### YOUR ASSIGNMENT
When you reproduce these records, keep every word exactly and drop the images.

── DATA SHOWN ──

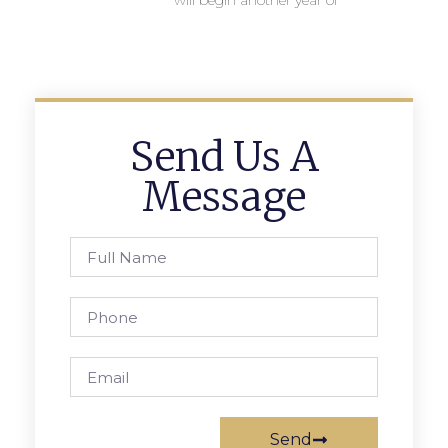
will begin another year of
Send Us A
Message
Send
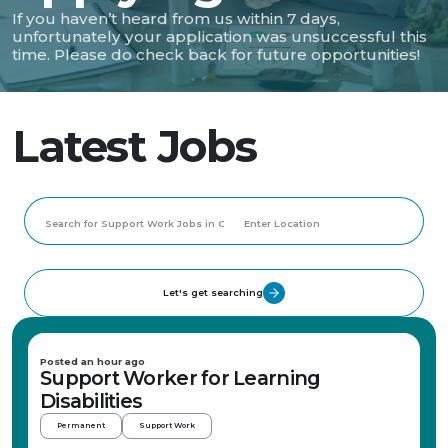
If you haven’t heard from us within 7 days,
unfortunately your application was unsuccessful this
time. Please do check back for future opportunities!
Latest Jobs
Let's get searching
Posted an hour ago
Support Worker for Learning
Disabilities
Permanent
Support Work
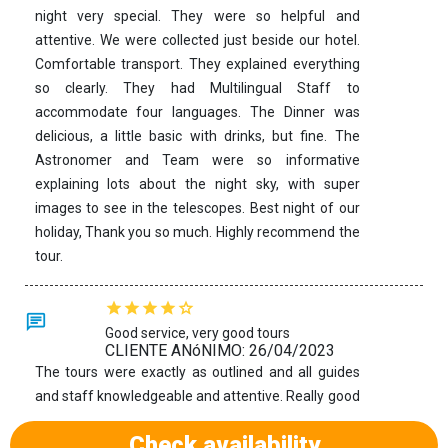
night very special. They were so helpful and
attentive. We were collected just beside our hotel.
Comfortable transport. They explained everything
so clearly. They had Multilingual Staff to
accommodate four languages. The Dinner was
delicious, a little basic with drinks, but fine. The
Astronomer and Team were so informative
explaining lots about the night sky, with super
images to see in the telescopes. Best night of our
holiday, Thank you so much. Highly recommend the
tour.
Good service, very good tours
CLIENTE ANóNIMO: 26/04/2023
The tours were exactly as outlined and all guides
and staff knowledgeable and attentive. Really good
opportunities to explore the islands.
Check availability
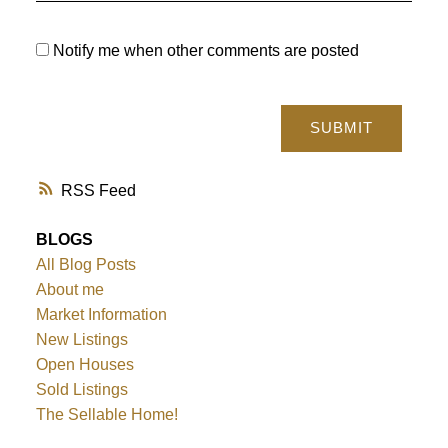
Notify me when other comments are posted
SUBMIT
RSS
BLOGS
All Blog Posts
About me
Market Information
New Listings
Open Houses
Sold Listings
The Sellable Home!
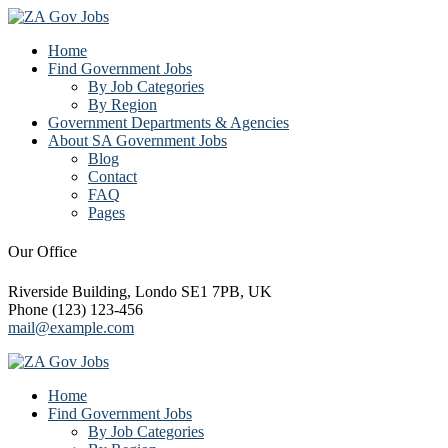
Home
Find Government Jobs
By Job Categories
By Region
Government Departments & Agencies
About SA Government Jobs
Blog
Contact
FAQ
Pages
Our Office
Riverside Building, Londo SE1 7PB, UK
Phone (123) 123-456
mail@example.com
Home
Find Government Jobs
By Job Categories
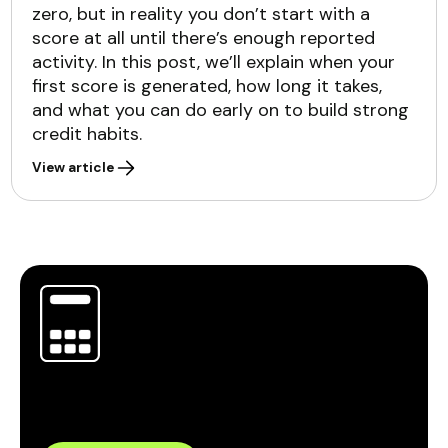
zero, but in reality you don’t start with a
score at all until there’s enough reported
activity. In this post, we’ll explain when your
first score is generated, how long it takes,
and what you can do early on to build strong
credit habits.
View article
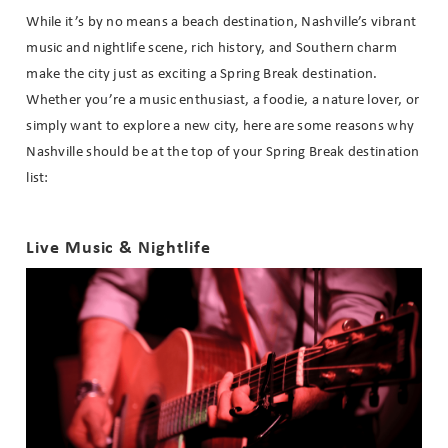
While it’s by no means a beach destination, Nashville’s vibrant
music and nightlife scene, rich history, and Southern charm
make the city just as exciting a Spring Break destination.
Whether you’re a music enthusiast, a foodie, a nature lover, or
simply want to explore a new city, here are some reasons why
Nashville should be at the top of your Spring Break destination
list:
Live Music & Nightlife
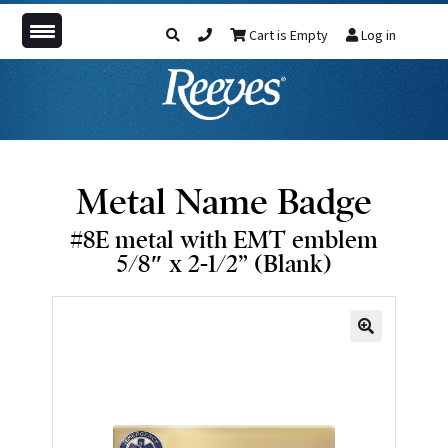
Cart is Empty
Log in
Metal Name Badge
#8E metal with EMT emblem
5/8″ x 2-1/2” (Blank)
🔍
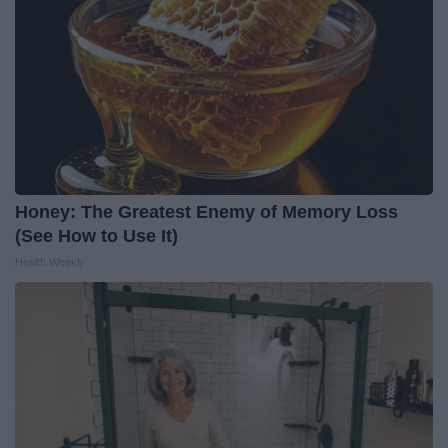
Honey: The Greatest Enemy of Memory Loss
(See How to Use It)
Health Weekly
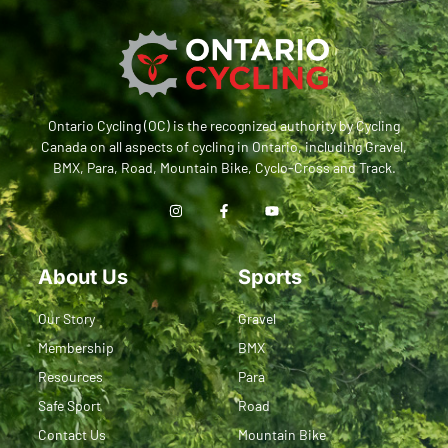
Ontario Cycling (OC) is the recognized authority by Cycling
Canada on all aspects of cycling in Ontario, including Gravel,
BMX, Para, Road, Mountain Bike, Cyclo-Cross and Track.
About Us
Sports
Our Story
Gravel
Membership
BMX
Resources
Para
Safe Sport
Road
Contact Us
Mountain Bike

───

### EXPECTED OUTPUT
will begin another year of
Send Us A
Message
Send
If you haven’t heard from us within 7 days,
unfortunately your application was unsuccessful this
time. Please do check back for future opportunities!
Latest Jobs
Let's get searching
Posted an hour ago
Support Worker for Learning
Disabilities
Permanent
Support Work
night very special. They were so helpful and
attentive. We were collected just beside our hotel.
Comfortable transport. They explained everything
so clearly. They had Multilingual Staff to
accommodate four languages. The Dinner was
delicious, a little basic with drinks, but fine. The
Astronomer and Team were so informative
explaining lots about the night sky, with super
images to see in the telescopes. Best night of our
holiday, Thank you so much. Highly recommend the
tour.
Good service, very good tours
CLIENTE ANóNIMO: 26/04/2023
The tours were exactly as outlined and all guides
and staff knowledgeable and attentive. Really good
opportunities to explore the islands.
Check availability
Notify me when other comments are posted
SUBMIT
RSS
BLOGS
All Blog Posts
About me
Market Information
New Listings
Open Houses
Sold Listings
The Sellable Home!
Home
Find Government Jobs
By Job Categories
By Region
Government Departments & Agencies
About SA Government Jobs
Blog
Contact
FAQ
Pages
Our Office
Riverside Building, Londo SE1 7PB, UK
Phone (123) 123-456
mail@example.com
Home
Find Government Jobs
By Job Categories
zero, but in reality you don’t start with a
score at all until there’s enough reported
activity. In this post, we’ll explain when your
first score is generated, how long it takes,
and what you can do early on to build strong
credit habits.
View article
While it’s by no means a beach destination, Nashville’s vibrant
music and nightlife scene, rich history, and Southern charm
make the city just as exciting a Spring Break destination.
Whether you’re a music enthusiast, a foodie, a nature lover, or
simply want to explore a new city, here are some reasons why
Nashville should be at the top of your Spring Break destination
list:
Live Music & Nightlife
Cart is Empty
Log in
Metal Name Badge
#8E metal with EMT emblem
5/8″ x 2-1/2” (Blank)
🔍
Honey: The Greatest Enemy of Memory Loss
(See How to Use It)
Health Weekly
Ontario Cycling (OC) is the recognized authority by Cycling
Canada on all aspects of cycling in Ontario, including Gravel,
BMX, Para, Road, Mountain Bike, Cyclo-Cross and Track.
About Us
Sports
Our Story
Gravel
Membership
BMX
Resources
Para
Safe Sport
Road
Contact Us
Mountain Bike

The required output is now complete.